Eckeler, from the Catholic conference welcomed the letter, saying the Catholic conference will work with the senators and the State Board of Education to address the parts of the standards that are “problematic and concerning.”
Republican Nebraska Gov. Pete Ricketts on March 11 called on education authorities “to scrap their proposed sex education topics.”
“The new standards from the department would not only teach young children age-inappropriate content starting in kindergarten, but also inject non-scientific, political ideas into curriculum standards,” he said. “The sex education standards represent a significant shift in approach to health education, and many of the new themes are sensitive topics that should be addressed by parents at home and not by schools.”
The governor said the draft standards were developed “with the help of political activists, and without the input of key mainstream organizations.”
The Nebraska State Board of Education heard public comment on Friday, April 2.
“Life is confusing enough for these kids, without having to make them doubt something as so basic, as their gender, their sex,” Eric Jones, a parent from Kearney said.
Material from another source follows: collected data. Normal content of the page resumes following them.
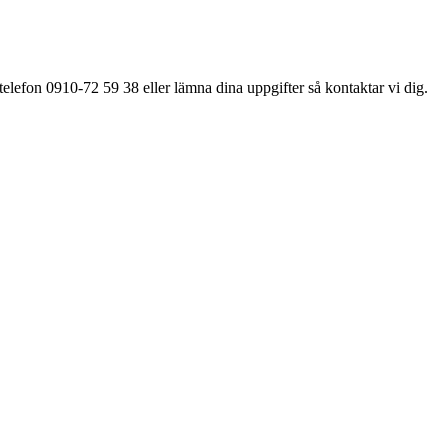
elefon 0910-72 59 38 eller lämna dina uppgifter så kontaktar vi dig.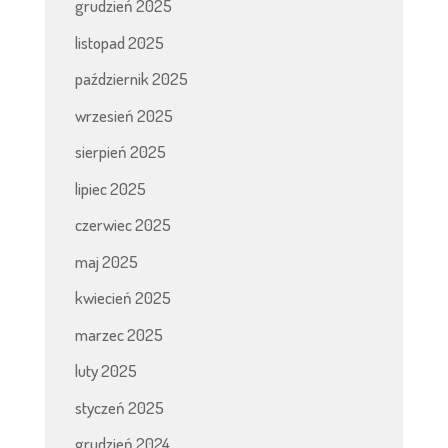
grudzień 2025
listopad 2025
październik 2025
wrzesień 2025
sierpień 2025
lipiec 2025
czerwiec 2025
maj 2025
kwiecień 2025
marzec 2025
luty 2025
styczeń 2025
grudzień 2024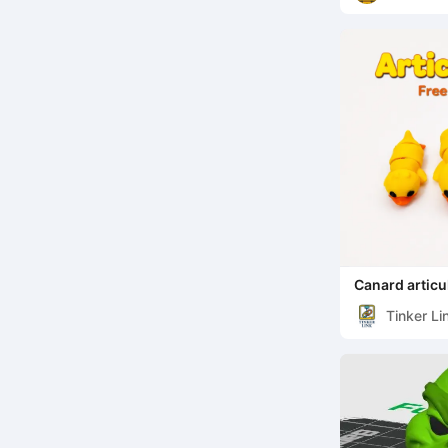
Canard articu
Tinker Li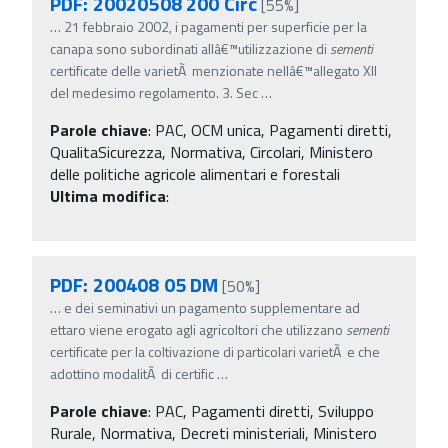
PDF: 20020508 200 Circ
[55%]
…
21 febbraio 2002, i pagamenti per superficie per la
canapa sono subordinati allâ€™utilizzazione di
sementi
certificate delle varietÃ menzionate nellâ€™allegato XII
del medesimo regolamento. 3. Sec
…
Parole chiave
:
PAC, OCM unica, Pagamenti diretti,
QualitaSicurezza, Normativa, Circolari, Ministero
delle politiche agricole alimentari e forestali
Ultima modifica
:
PDF: 200408 05 DM
[50%]
…
e dei seminativi un pagamento supplementare ad
ettaro viene erogato agli agricoltori che utilizzano
sementi
certificate per la coltivazione di particolari varietÃ e che
adottino modalitÃ di certific
…
Parole chiave
:
PAC, Pagamenti diretti, Sviluppo
Rurale, Normativa, Decreti ministeriali, Ministero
Kelly Larsen, a pastor from Kearney, voiced concerns that the standards would create pressure on teachers who disagree with them.
“The Christian teachers will not be able to teach this material in good conscience and likely will face termination and other pressure for refusing to teach these moral, belief-based convictions that are contrary to their own,” Larsen said, according to the Omaha CBS affiliate 3 News Now.
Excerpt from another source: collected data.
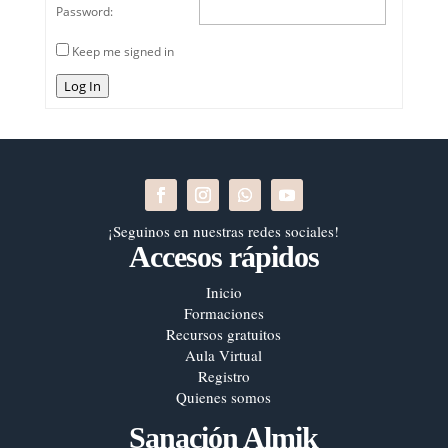
Password:
Keep me signed in
Log In
¡Seguinos en nuestras redes sociales!
Accesos rápidos
Inicio
Formaciones
Recursos gratuitos
Aula Virtual
Registro
Quienes somos
Sanación Almik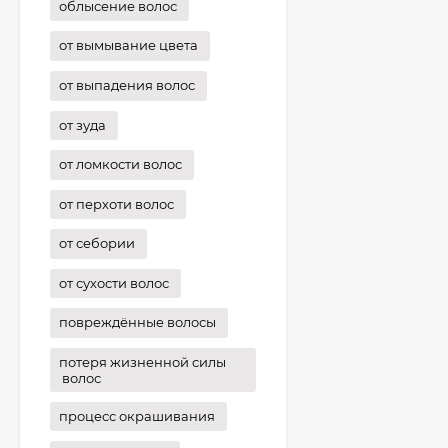
облысение волос
от вымывание цвета
от выпадения волос
от зуда
от ломкости волос
от перхоти волос
от себории
от сухости волос
повреждённые волосы
потеря жизненной силы
волос
процесс окрашивания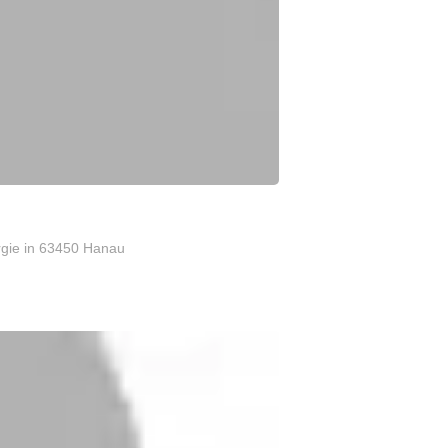
rgie
in 63450 Hanau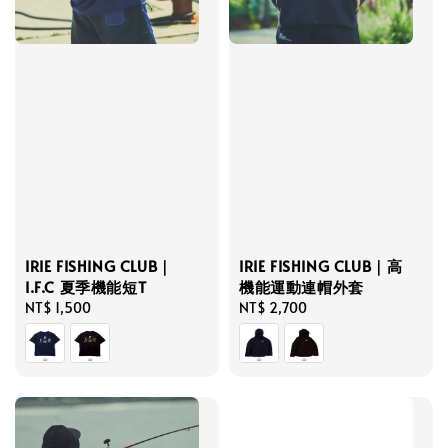
IRIE FISHING CLUB｜
IRIE FISHING CLUB｜高
I.F.C 夏季機能短T
機能運動連帽外套
Regular
NT$ 1,500
Regular
NT$ 2,700
price
price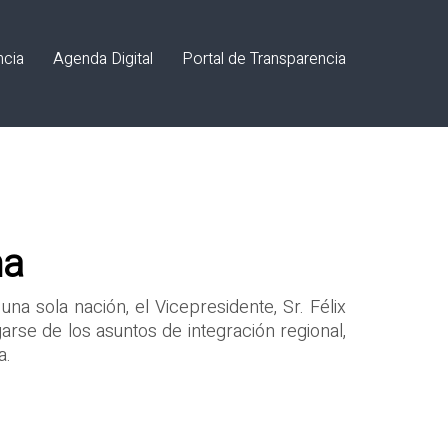
ncia
Agenda Digital
Portal de Transparencia
na
na sola nación, el Vicepresidente, Sr. Félix
garse de los asuntos de integración regional,
a.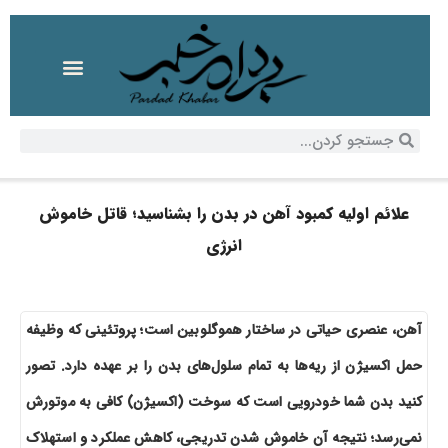
علائم اولیه کمبود آهن در بدن را بشناسید؛ قاتل خاموش
انرژی
آهن، عنصری حیاتی در ساختار هموگلوبین است؛ پروتئینی که وظیفه
حمل اکسیژن از ریه‌ها به تمام سلول‌های بدن را بر عهده دارد. تصور
کنید بدن شما خودرویی است که سوخت (اکسیژن) کافی به موتورش
نمی‌رسد؛ نتیجه آن خاموش شدن تدریجی، کاهش عملکرد و استهلاک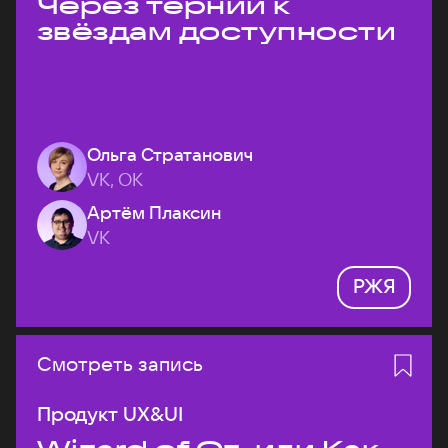
Через тернии к
звёздам доступности
Ольга Стратанович
VK, ОК
Артём Плаксин
VK
РЖЯ
Смотреть запись
Продукт UX&UI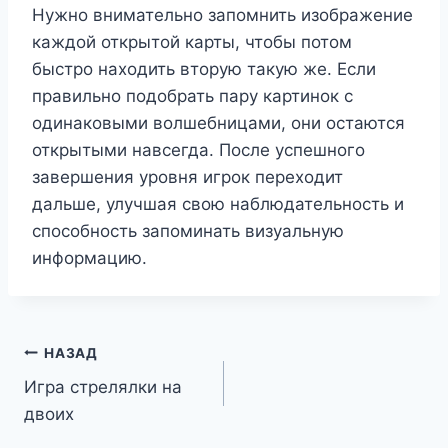
Нужно внимательно запомнить изображение
каждой открытой карты, чтобы потом
быстро находить вторую такую же. Если
правильно подобрать пару картинок с
одинаковыми волшебницами, они остаются
открытыми навсегда. После успешного
завершения уровня игрок переходит
дальше, улучшая свою наблюдательность и
способность запоминать визуальную
информацию.
Навигация
НАЗАД
Игра стрелялки на
по
двоих
записям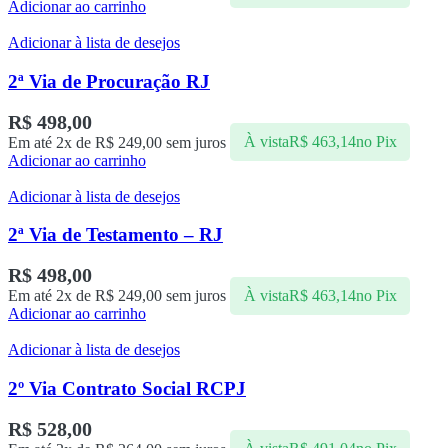
Adicionar ao carrinho
Adicionar à lista de desejos
2ª Via de Procuração RJ
R$
498,00
Em até 2x de
R$
249,00
sem juros
À vista
R$
463,14
no Pix
Adicionar ao carrinho
Adicionar à lista de desejos
2ª Via de Testamento – RJ
R$
498,00
Em até 2x de
R$
249,00
sem juros
À vista
R$
463,14
no Pix
Adicionar ao carrinho
Adicionar à lista de desejos
2º Via Contrato Social RCPJ
R$
528,00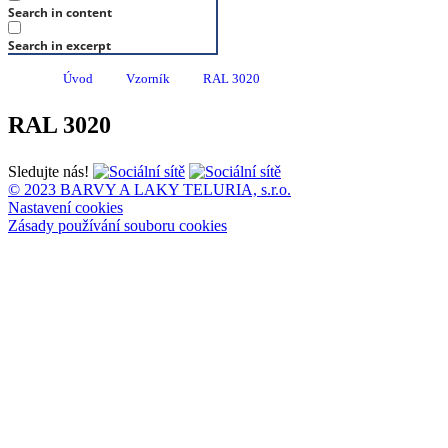
Search in content
Search in excerpt
Úvod
Vzorník
RAL 3020
RAL 3020
Sledujte nás!
© 2023 BARVY A LAKY TELURIA, s.r.o.
Nastavení cookies
Zásady používání souboru cookies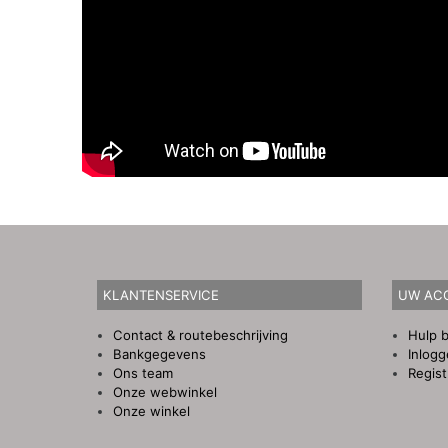
KLANTENSERVICE
UW AC
Contact & routebeschrijving
Hulp b
Bankgegevens
Inlog
Ons team
Regist
Onze webwinkel
Onze winkel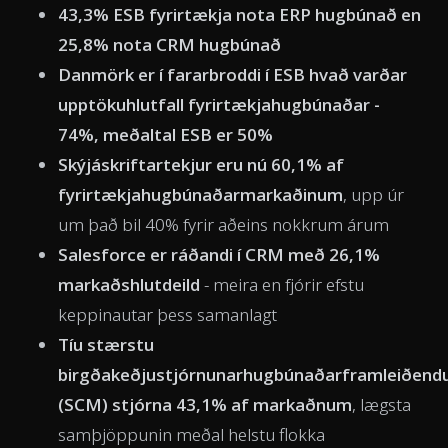
43,3% ESB fyrirtækja nota ERP hugbúnað en
25,8% nota CRM hugbúnað
Danmörk er í fararbroddi í ESB hvað varðar
upptökuhlutfall fyrirtækjahugbúnaðar -
74%, meðaltal ESB er 50%
Skýjáskriftartekjur eru nú 60,1% af
fyrirtækjahugbúnaðarmarkaðinum
, upp úr
um það bil 40% fyrir aðeins nokkrum árum
Salesforce er ráðandi í CRM með 26,1%
markaðshlutdeild
- meira en fjórir efstu
keppinautar þess samanlagt
Tíu stærstu
birgðakeðjustjórnunarhugbúnaðarframleiðendu
(SCM) stjórna 43,1% af markaðnum
, lægsta
samþjöppunin meðal helstu flokka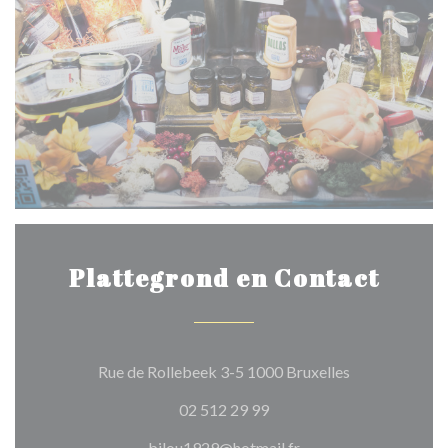
Plattegrond en Contact
((opent in een
Rue de Rollebeek 3-5 1000 Bruxelles
02 512 29 99
bilou1929@hotmail.fr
Jenna Lopez, a backer of the standards, said some children lack support at home.
“It’s a bold assumption to make that all children have a home, but even more bold to say that that home is a safe place for these discussions. Unfortunately for me, my home was not that safe space,” she said.
Patsy Koch Johns, a member of the State Board of Education, emphasized the importance of harm reduction and said the standards could help reduce harm.
Discussion of genitalia would help young children recognize and report sexual abuse, Christon MacTaggart from the Women’s Fund of Omaha said.
A 12-year-old student who identifies as lesbian said the proposed standards would help make her feel safer. She said she suffered harassment in elementary and middle school because of her sexual identity, the Omaha World-Herald reports.
Ekeler, from the Catholic conference, told CNA that foundations are important. “We need to build a culture that promotes the dignity and respect of every human life,” he said. The Nebraska standards, however, “do not aid in that goal and only lead to a further sexualization and objectification of children.”
For students with a poor home life, Ekeler said that engaging parents and families is a better way to address their education on sensitive matters rather than “handing the duty to the school.”
“We can’t assume that public schools are equipped to handle these sensitive topics when they already face issues with achievement gaps for low-income and minority students,” he said.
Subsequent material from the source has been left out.